Air Mauritius has emerged from restructuring with what it describes as a stable footing after reducing its fleet and securing a $280 government million loan.
The carrier says the government’s loan will provide long-term stability for the company as international air travel and tourism rebuilds following the Covid-19 crisis. It adds that the loan was “overwhelmingly supported” by Air Mauritius’s creditors, without disclosing details of the financing.
Ken Arian, chief executive of the airline’s parent company Airports Holdings, states: “This new financial arrangement provides Air Mauritius with the stability to rebuild and play a central role in the government’s economic development and tourism plans. It is a vote of confidence in our staff and provides them and our tourism industry with reassurance for the future.”
Air Mauritius filed for voluntary administration in April 2020. At a watershed meeting on 28 September, creditors overwhelmingly voted to exit restructuring, and only a small minority of Class C creditors voted for liquidation, says the Port Louis-based airline.
It says passenger and cargo flights will operate between Mauritius and Paris, London, Johannesburg, Mumbai, Antananarivo and Reunion, with connecting services available globally. Additional capacity and international routes will be added to meet demand. Air Mauritius expects routes to Hong Kong, Kuala Lumpur and Perth to be introduced at a later date. Domestic services to and from Rodrigues will resume in November.
The African carrier’s fleet has been reduced from 15 aircraft to nine, consisting of four Airbus A350-900s, two A330-900neos for international services, and three ATR 72-500s for domestic and regional operations.

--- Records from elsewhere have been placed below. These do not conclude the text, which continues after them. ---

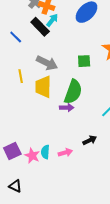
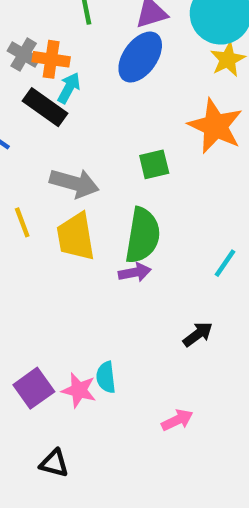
pink arrow: (65, 153) -> (177, 420), moved

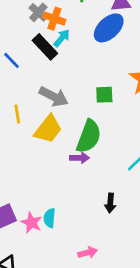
yellow trapezoid: (76, 237) -> (48, 129), turned -144
black arrow: (198, 334) -> (110, 203), turned 120

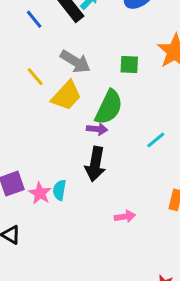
yellow line: (17, 114) -> (35, 77), turned -36
black arrow: (110, 203) -> (95, 164), moved, size x1.6
pink arrow: (88, 253) -> (125, 216), moved

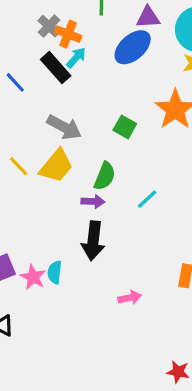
green square: (129, 64) -> (125, 127), turned 30
yellow line: (35, 77) -> (19, 166), moved
green semicircle: (109, 107) -> (105, 176), size x0.7
cyan line: (156, 140) -> (147, 199), moved

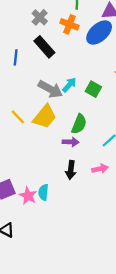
orange cross: (68, 34) -> (69, 24), moved
cyan arrow: (76, 58) -> (69, 85), moved
blue line: (15, 82) -> (16, 57), turned 49
black arrow: (93, 241) -> (71, 170), size x0.7
pink arrow: (130, 298) -> (100, 169), moved

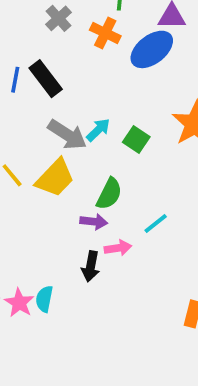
black rectangle: (44, 47) -> (46, 79), moved
pink arrow: (100, 169) -> (118, 248), moved

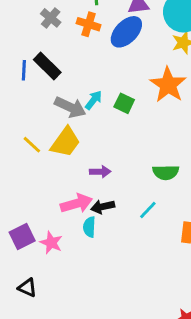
green semicircle: (109, 194) -> (166, 172), moved, turned 70
cyan line: (156, 223) -> (148, 210), moved
pink arrow: (118, 248) -> (76, 203), moved, size x1.5
black arrow: (91, 266) -> (103, 207), turned 75
cyan semicircle: (44, 299) -> (89, 227), moved

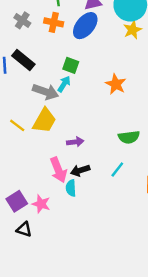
orange star: (168, 85) -> (116, 84), moved, size x0.7
green square: (124, 103) -> (71, 65), moved
pink arrow: (76, 203) -> (58, 170), turned 90
black triangle: (27, 288) -> (24, 229), moved

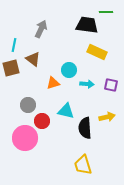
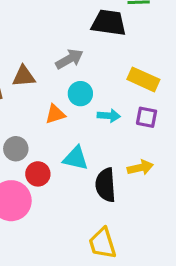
gray arrow: (41, 29) -> (69, 59), moved, turned 36
yellow rectangle: (97, 52) -> (143, 79), moved
brown triangle: (33, 59) -> (24, 76), turned -42

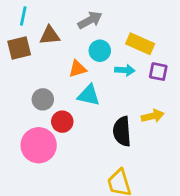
yellow rectangle: (143, 79) -> (140, 44), moved
cyan triangle: (76, 158) -> (89, 95), moved

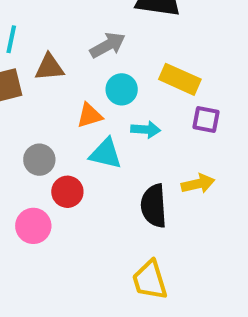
cyan arrow: (125, 70) -> (146, 130), moved
pink circle: (39, 145) -> (33, 226), size x0.7

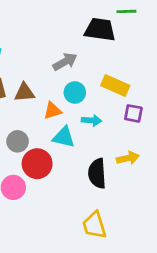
brown triangle: (49, 67) -> (25, 92), moved
red circle: (67, 192) -> (37, 164), size x1.4

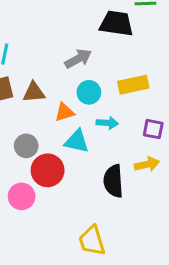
yellow rectangle: (115, 85) -> (133, 85), turned -36
purple square: (133, 113) -> (153, 129), moved
yellow trapezoid: (94, 225) -> (92, 241), moved

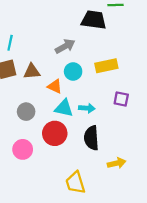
orange triangle: (64, 112) -> (55, 86), turned 42
cyan arrow: (107, 123) -> (87, 108), moved
yellow arrow: (147, 164) -> (117, 163), moved
red circle: (48, 170) -> (55, 133), moved

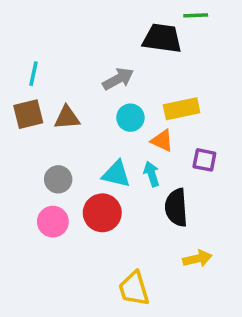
orange triangle: (55, 86) -> (162, 141), moved
cyan arrow: (87, 108) -> (152, 174), turned -112
black semicircle: (91, 138) -> (176, 208), moved
pink circle: (23, 149) -> (53, 222), moved

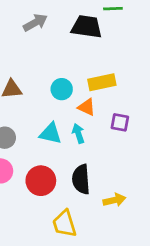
gray arrow: (118, 79) -> (35, 23), moved
black semicircle: (176, 208) -> (81, 179), moved
red circle: (102, 213) -> (41, 181), moved

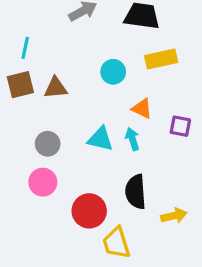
yellow rectangle: (102, 82) -> (161, 59), moved
cyan circle: (62, 89) -> (113, 72), moved
red circle: (41, 181) -> (89, 211), moved

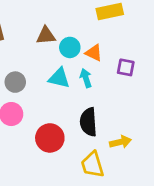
cyan circle: (113, 72) -> (70, 47), moved
brown triangle: (56, 88) -> (46, 35), moved
yellow trapezoid: (116, 243) -> (92, 165), moved

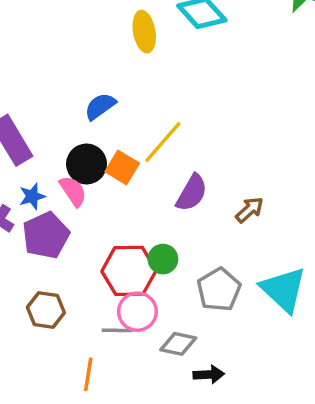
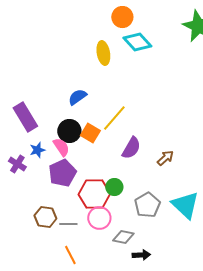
purple pentagon: (46, 235) -> (62, 173), moved
gray line: (117, 330) -> (68, 224), moved
orange line: (88, 374) -> (70, 255), turned -36

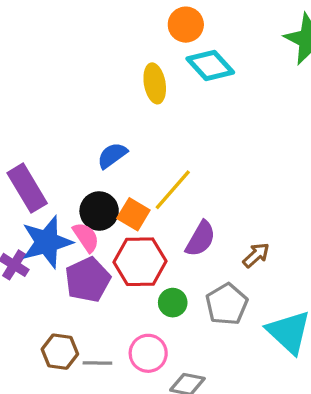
blue star: (37, 150) -> (47, 242), size x2.0
red hexagon: (94, 194) -> (140, 262), moved
gray pentagon: (147, 205) -> (227, 304), moved

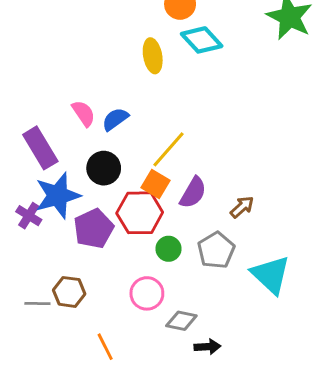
orange square: (133, 214) -> (156, 184), moved
pink semicircle: (86, 237) -> (84, 113), moved
gray line: (97, 363) -> (37, 303), moved

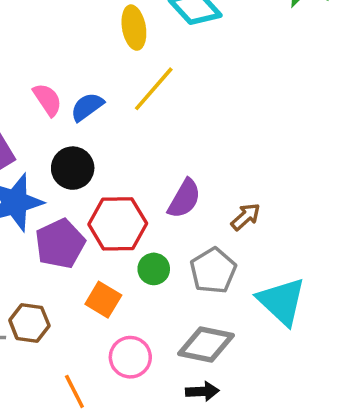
yellow line: (169, 149) -> (154, 89), moved
orange square: (156, 184) -> (103, 300), moved
pink circle: (147, 293) -> (130, 357), moved
gray diamond: (181, 321) -> (206, 345), moved, size x1.4

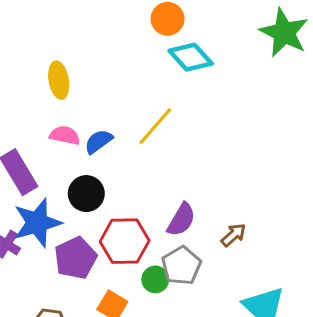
yellow ellipse: (134, 28) -> (59, 80), moved
pink semicircle: (47, 100) -> (65, 135), turned -44
gray pentagon: (213, 271) -> (181, 266), moved

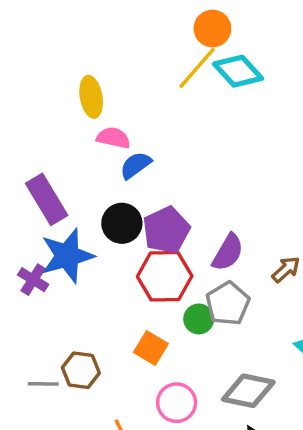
yellow line: (155, 126) -> (197, 68), moved
pink semicircle: (65, 135) -> (113, 138), moved
purple pentagon: (76, 258) -> (166, 230), moved

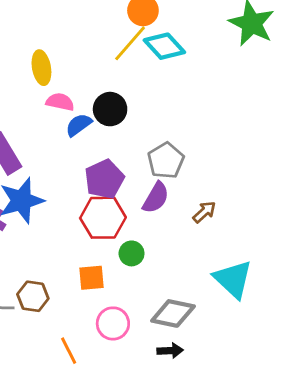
black circle: (122, 223) -> (110, 109), moved
gray pentagon: (228, 304) -> (166, 161), moved
orange square: (151, 348) -> (92, 278), turned -36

Cirium fleets data shows that Air Mauritius operates two AerCap-owned A350s, one owned by Tokyo Century, and a fourth for which the airline itself is listed as manager. It has two A330-900s on lease from Air Lease, and has one self-managed ATR 72-500 and two on lease from Nordic Aviation Capital.
The airline notes that Mauritius is reopening its borders to fully vaccinated passengers from 1 October and, as a result, demand for flights is “soaring”. The island nation’s own vaccine rate is also high: 83% of adults are now double-jabbed.